Together, these modules implement an interface of about 100 or so different functions. As a normal part of development, new modules are constantly being added and old ones phased out and retired. So at any one time, there are typically multiple modules that implement the same function(s). To prevent naming conflicts, name-mangling is used on all symbols and resolved by a compile-time version dispatcher.
y-cruncher has two algorithms for each major constant that it can compute - one for computation, and one for verification.
All complexities shown assume multiplication to be O(n log(n)). It is slightly higher than that, but for all practical purposes, O(n log(n)) is close enough.
- Square Root of n and Golden Ratio
- 1st order Newton's Method - Runtime Complexity: O(n log(n))
Note that the final radix conversion from binary to decimal has a complexity of O(n log(n)2).
- Taylor Series of exp(1): O(n log(n)2)
- Taylor Series of exp(-1): O(n log(n)2)
- Chudnovsky Formula: O(n log(n)3)
- Ramanujan's Formula: O(n log(n)3)
- Machin-Like Formulas: O(n log(n)3)
Starting from v0.6.1, y-cruncher is able to generate and utilize machin-like formulas for the log of any small integer.
- Zeta(3) - Apery's Constant
- Amdeberhan-Zeilberger Formula 2: O(n log(n)3)
- Amdeberhan-Zeilberger Formula 1: O(n log(n)3)
- Catalan's Constant
- Lupas Formula: O(n log(n)3)
- Huvent's Formula (v0.6.2 and later): O(n log(n)3)
- Ramanujan's Formula (v0.5.5 and earlier): O(n log(n)3)
- Euler-Mascheroni Constant
- Brent-McMillan with Refinement: O(n log(n)3)
- Brent-McMillan (alone): O(n log(n)3)
- Note that both of these formulas are essentially the same.
Therefore, in order for two computations to be independent enough to qualify as a verified record, they MUST be done using different n.
For simplicity of implementation, y-cruncher only uses n that are powers of two - which serves a dual purpose of allowing the use of (the easily computed) Log(2), as well as lending itself to shift optimizations.
y-cruncher's set of algorithms for multiplication is pretty standard at the low-end, but unconventional at the high-end.
Standard libraries like GMP avoid the use of floating-point FFTs due to the difficulty of proving bounds on round-off error. But y-cruncher fully exploits floating-point algorithms and ensures their accuracy by means of conservative parameter selection and algorithmic error-detection. Although this is not proven to be correct for all inputs, the probability that y-cruncher's multiplication returns an undetected incorrect value is less than the probability of a silent hardware error.
So in that sense, y-cruncher is arguably more reliable than other implementations that lack algorithmic error-detection.
Algorithms used in y-cruncher v0.6.1: (Thresholds are approximate and vary between the different tunings)

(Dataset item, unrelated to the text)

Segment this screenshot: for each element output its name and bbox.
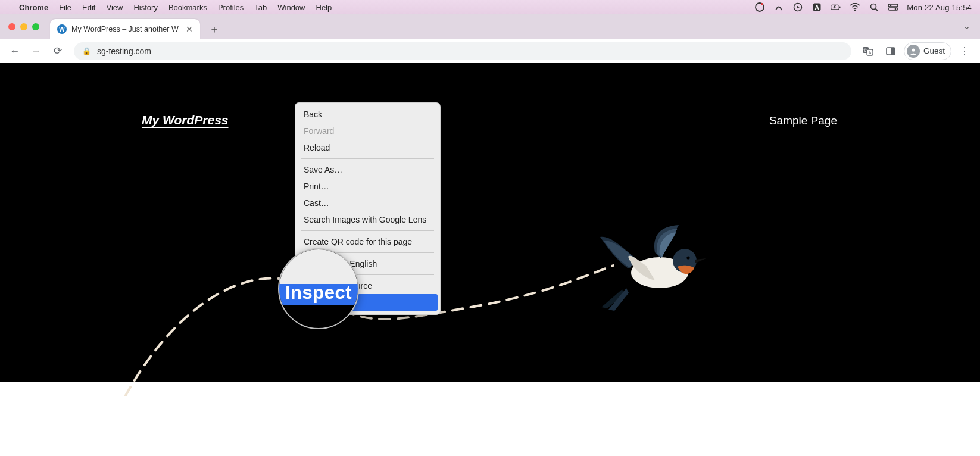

- The threshold for Hybrid NTT on x86 is actually a lot higher than 4,800,000. But FFTs consume a lot of memory. So the threshold is capped at 4,800,000 to keep memory usage from blowing up. Yes this hurts performance, but it's better than using too much memory.
- The Hybrid NTT and VST algorithms are both unpublished. Their exact run-time complexities are unknown but are both close to O(N log(N)).
- The VST algorithm (using IEEE double-precision) fails above 90 trillion digits. This is the limit of y-cruncher v0.6.x.
Algorithms not used by y-cruncher:
Several popular algorithms that are used in other bignum programs are not used by y-cruncher.
Toom-3 and higher is never optimal. Floating-point FFT completely dominates the entire range.
This is the flagship algorithm of GMP. However, it is not used in y-cruncher because the Hybrid NTT beats it on the large sizes, while Floating-point FFT utterly destroys it on the small end.
(NTT over multiple primes)
|~ O(n log(n))
This is the large-size algorithm used in many Pi programs including: PiFast, QuickPi, TachusPi, etc...
y-cruncher doesn't use it because the Hybrid NTT beats it for small sizes and the VST algorithm (most likely*) beats it on the large sizes.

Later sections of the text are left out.